───── RECORDS

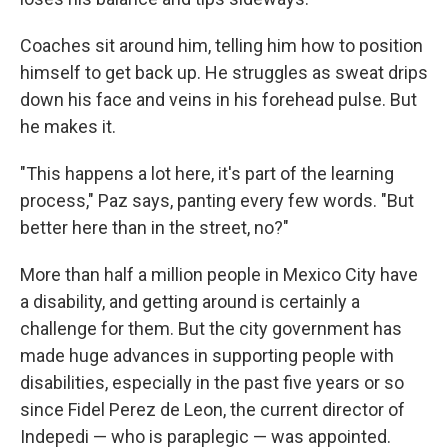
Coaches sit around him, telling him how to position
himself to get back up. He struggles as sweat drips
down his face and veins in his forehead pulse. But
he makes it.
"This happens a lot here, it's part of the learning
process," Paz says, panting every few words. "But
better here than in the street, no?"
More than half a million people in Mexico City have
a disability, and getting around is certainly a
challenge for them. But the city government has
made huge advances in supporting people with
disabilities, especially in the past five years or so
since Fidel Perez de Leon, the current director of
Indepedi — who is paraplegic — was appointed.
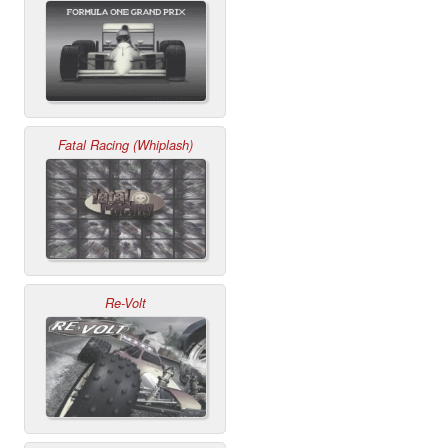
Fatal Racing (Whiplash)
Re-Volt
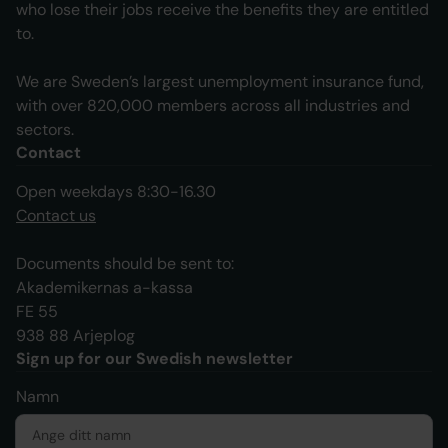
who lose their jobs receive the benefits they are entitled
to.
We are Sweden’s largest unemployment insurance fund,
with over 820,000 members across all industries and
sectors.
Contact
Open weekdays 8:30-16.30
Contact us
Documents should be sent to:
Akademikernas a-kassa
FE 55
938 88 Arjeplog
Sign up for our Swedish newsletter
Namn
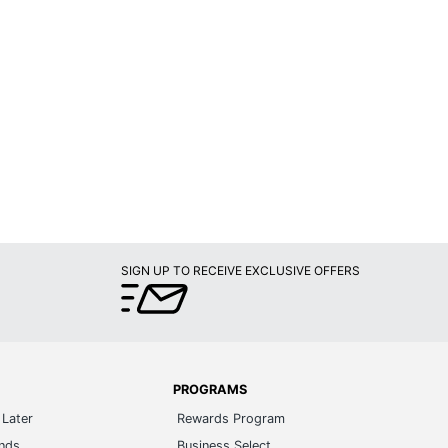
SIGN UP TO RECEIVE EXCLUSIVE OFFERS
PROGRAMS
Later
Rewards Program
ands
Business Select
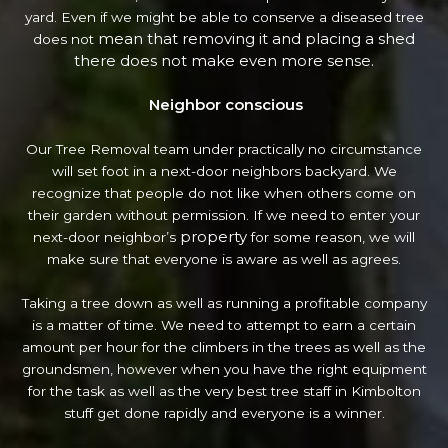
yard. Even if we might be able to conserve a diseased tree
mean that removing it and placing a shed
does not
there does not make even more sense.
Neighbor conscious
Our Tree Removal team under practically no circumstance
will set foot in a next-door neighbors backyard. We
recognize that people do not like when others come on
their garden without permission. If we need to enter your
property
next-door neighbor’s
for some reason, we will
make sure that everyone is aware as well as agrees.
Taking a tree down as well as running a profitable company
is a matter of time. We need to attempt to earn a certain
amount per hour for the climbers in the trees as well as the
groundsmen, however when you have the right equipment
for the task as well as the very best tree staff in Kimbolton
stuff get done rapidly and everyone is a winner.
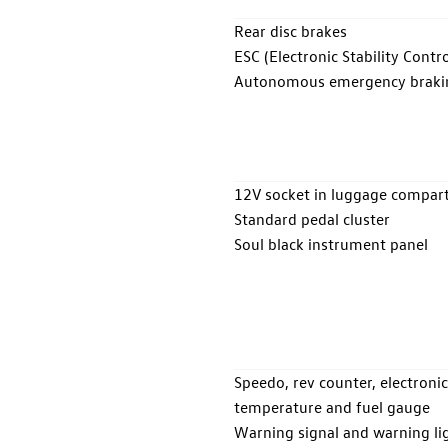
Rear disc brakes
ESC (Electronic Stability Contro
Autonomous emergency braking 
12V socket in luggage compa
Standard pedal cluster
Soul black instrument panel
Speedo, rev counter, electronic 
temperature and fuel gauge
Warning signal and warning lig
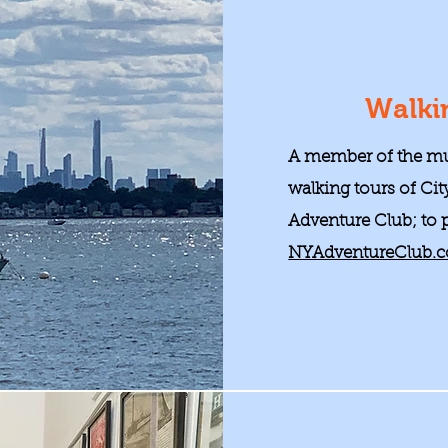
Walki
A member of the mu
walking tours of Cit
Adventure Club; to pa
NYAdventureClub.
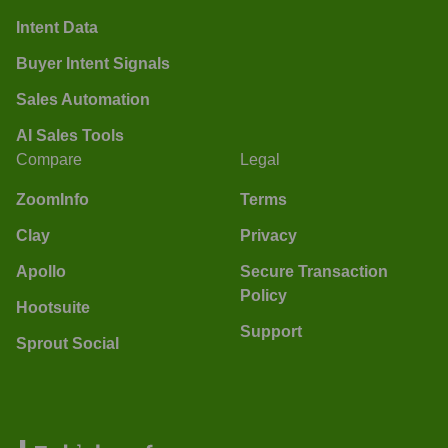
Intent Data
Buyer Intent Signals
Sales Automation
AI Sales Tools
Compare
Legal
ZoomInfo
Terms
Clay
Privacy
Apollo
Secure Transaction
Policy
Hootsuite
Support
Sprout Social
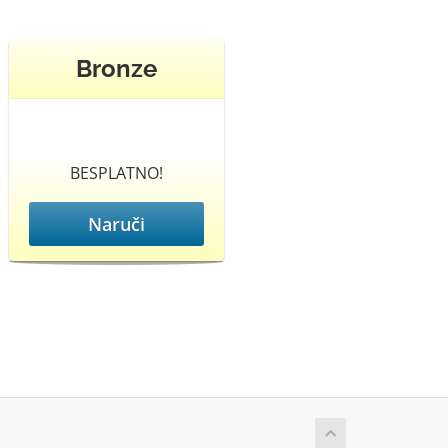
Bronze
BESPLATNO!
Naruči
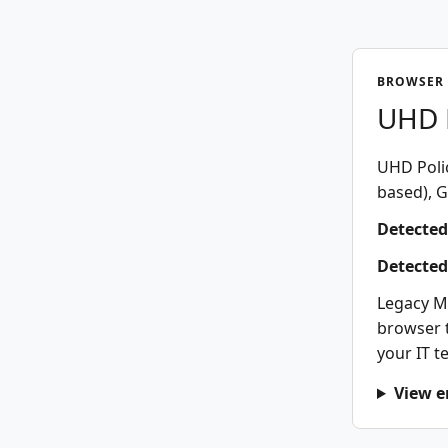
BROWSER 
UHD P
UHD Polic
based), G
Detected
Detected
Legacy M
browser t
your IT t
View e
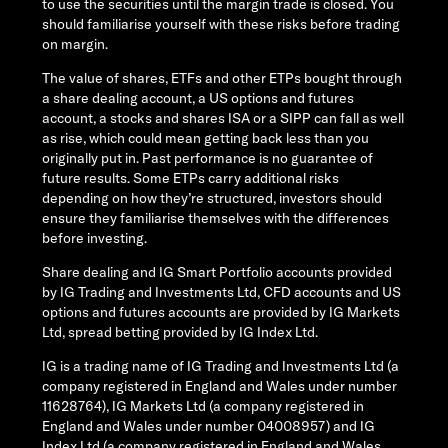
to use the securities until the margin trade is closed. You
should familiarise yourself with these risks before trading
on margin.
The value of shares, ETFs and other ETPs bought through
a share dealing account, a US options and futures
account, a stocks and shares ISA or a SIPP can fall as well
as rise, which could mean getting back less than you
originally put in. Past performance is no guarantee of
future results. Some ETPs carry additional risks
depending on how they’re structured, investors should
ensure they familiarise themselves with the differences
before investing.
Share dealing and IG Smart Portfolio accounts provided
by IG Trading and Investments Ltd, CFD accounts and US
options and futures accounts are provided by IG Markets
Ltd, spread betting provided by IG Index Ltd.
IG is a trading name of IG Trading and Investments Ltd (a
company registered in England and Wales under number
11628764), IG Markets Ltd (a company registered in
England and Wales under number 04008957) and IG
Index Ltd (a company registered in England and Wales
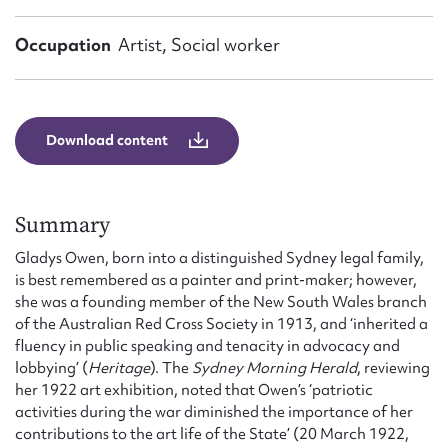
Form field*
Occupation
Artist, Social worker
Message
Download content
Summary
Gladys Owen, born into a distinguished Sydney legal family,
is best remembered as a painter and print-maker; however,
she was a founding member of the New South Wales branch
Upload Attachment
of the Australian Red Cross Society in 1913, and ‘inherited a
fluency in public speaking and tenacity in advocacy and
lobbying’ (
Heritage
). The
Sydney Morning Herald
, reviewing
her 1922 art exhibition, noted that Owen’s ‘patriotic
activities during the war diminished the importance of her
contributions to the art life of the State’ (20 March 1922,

──────────
───── RECORDS

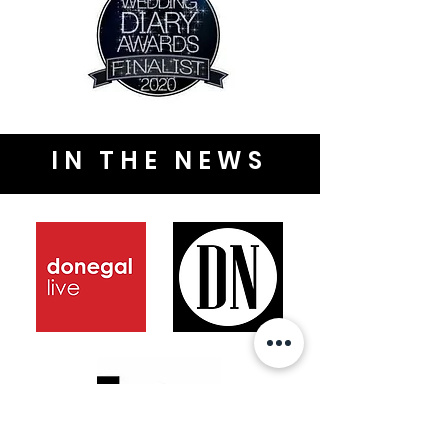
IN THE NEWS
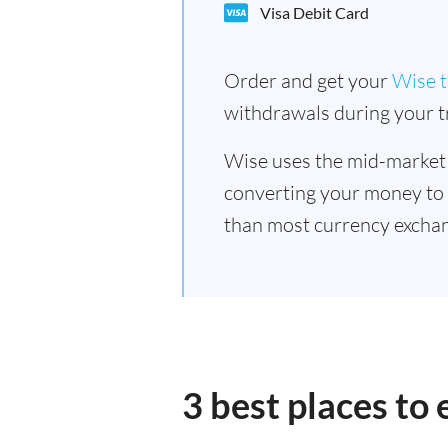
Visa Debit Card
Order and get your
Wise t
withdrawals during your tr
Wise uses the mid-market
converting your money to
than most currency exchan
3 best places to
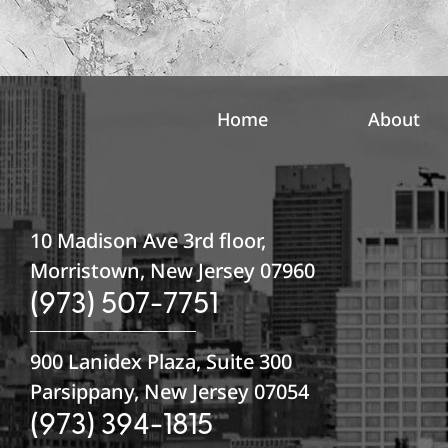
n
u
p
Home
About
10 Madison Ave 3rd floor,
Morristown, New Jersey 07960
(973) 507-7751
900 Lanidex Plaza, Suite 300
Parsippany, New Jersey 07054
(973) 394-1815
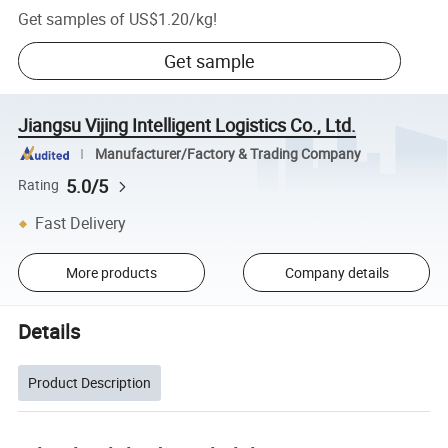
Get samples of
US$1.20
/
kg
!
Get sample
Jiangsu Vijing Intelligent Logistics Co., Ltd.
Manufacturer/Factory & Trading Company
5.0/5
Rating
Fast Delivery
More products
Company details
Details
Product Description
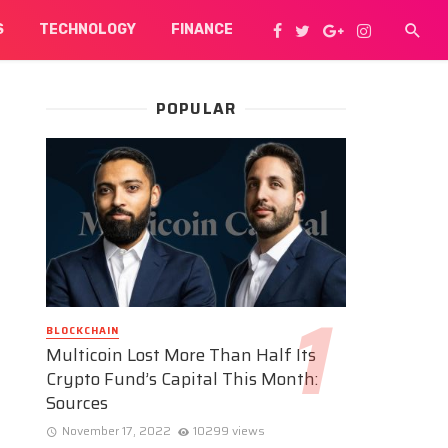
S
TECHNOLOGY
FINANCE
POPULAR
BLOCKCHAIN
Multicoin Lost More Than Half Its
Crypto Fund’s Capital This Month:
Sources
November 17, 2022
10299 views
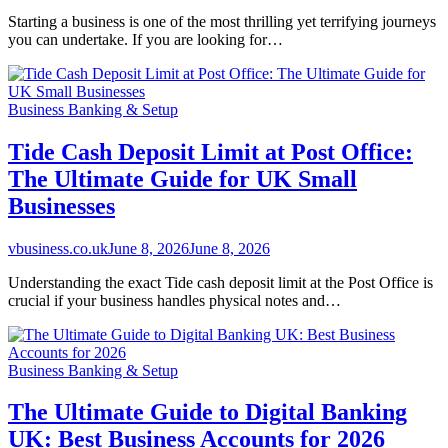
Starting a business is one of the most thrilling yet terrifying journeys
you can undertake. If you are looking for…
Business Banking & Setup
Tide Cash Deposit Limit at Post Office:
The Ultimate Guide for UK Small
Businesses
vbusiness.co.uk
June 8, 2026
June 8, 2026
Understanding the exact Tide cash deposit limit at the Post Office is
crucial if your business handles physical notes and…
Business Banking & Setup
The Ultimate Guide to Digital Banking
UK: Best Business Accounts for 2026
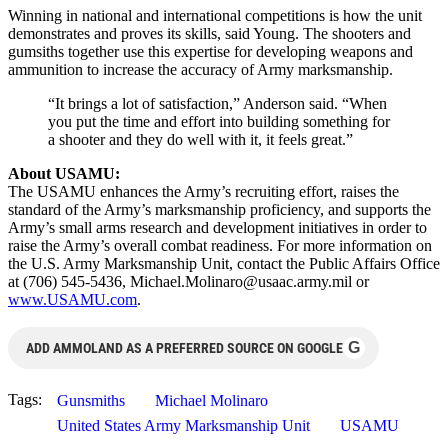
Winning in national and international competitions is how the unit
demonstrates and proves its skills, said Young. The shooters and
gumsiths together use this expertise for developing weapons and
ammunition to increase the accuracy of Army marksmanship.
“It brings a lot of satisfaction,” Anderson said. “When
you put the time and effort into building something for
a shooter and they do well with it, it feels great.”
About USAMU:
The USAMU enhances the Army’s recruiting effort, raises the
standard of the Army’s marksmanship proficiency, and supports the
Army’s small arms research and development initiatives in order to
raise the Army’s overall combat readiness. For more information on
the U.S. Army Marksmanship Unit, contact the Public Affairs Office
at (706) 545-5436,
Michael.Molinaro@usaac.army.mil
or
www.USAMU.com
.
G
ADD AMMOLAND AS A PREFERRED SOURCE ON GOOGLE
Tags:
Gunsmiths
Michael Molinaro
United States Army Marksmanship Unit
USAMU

──────────

• _TASK REQUIREMENTS_: Leave out every picture, and copy exactly the lines above starting at the one holding "originally put in." and ending at the one holding "contributions to the", no more and no less.

• _COMPLETED EXERCISE_:
originally put in. Past performance is no guarantee of
future results. Some ETPs carry additional risks
depending on how they’re structured, investors should
ensure they familiarise themselves with the differences
before investing.
Share dealing and IG Smart Portfolio accounts provided
by IG Trading and Investments Ltd, CFD accounts and US
options and futures accounts are provided by IG Markets
Ltd, spread betting provided by IG Index Ltd.
IG is a trading name of IG Trading and Investments Ltd (a
company registered in England and Wales under number
11628764), IG Markets Ltd (a company registered in
England and Wales under number 04008957) and IG
Index Ltd (a company registered in England and Wales
Form field*
Occupation
Artist, Social worker
Message
Download content
Summary
Gladys Owen, born into a distinguished Sydney legal family,
is best remembered as a painter and print-maker; however,
she was a founding member of the New South Wales branch
Upload Attachment
of the Australian Red Cross Society in 1913, and ‘inherited a
fluency in public speaking and tenacity in advocacy and
lobbying’ (
Heritage
). The
Sydney Morning Herald
, reviewing
her 1922 art exhibition, noted that Owen’s ‘patriotic
activities during the war diminished the importance of her
contributions to the art life of the State’ (20 March 1922,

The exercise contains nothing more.